Required action:
From the material below, copy out each line with the word "Canada" in it.
[The records Boundary: Start]
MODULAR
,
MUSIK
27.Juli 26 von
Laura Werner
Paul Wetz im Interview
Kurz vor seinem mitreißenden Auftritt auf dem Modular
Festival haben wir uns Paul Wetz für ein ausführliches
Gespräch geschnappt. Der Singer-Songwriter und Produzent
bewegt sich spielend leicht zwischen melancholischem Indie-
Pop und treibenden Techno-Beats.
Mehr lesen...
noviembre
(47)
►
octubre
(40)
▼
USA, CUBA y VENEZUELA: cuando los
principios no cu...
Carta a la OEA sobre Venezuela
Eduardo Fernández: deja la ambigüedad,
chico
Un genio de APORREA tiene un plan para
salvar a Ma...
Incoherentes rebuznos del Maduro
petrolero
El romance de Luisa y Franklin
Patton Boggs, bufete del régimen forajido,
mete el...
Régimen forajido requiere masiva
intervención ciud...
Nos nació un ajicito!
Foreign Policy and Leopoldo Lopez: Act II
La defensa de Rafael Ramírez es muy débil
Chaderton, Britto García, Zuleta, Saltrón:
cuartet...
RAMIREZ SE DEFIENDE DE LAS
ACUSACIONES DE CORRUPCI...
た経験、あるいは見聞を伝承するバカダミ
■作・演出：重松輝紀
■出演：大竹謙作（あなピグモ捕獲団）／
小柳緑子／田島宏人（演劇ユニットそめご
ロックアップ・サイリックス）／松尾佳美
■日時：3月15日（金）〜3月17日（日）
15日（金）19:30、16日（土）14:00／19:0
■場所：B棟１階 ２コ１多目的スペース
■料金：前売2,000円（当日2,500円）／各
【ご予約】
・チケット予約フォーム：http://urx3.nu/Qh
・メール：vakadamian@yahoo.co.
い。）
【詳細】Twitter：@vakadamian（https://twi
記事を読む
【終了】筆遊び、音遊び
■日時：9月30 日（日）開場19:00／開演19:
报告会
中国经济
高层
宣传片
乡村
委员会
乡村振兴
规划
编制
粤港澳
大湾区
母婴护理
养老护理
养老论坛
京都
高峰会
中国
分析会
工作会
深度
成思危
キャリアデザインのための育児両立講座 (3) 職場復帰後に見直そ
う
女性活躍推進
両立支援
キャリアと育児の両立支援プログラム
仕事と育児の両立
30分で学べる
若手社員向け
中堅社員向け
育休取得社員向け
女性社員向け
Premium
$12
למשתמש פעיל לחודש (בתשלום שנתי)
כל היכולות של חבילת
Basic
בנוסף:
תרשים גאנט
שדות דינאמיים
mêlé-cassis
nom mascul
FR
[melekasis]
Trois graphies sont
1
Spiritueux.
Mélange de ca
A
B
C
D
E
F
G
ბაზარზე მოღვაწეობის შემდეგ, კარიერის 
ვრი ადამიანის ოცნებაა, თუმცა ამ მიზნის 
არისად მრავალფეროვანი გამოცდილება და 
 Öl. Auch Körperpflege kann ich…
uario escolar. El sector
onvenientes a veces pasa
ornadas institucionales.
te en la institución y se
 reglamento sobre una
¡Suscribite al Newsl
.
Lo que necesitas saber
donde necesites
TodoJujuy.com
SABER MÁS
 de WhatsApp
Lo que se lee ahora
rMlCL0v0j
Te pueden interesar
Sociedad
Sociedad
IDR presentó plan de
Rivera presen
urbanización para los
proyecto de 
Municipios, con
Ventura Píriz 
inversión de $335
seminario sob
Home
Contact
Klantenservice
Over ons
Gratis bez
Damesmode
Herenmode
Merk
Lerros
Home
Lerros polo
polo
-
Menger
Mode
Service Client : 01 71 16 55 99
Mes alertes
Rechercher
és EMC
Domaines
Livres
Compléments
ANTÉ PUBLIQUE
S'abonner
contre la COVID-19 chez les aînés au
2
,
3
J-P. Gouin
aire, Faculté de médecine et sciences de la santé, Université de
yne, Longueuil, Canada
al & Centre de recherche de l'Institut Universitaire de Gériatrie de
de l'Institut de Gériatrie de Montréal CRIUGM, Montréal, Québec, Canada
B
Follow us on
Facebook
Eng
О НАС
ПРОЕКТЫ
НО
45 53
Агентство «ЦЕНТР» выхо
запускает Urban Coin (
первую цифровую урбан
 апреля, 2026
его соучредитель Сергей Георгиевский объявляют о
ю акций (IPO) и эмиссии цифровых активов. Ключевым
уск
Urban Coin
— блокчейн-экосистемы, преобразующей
[The records Boundary: End]
Response below:
yne, Longueuil, Canada
de l'Institut de Gériatrie de Montréal CRIUGM, Montréal, Québec, Canada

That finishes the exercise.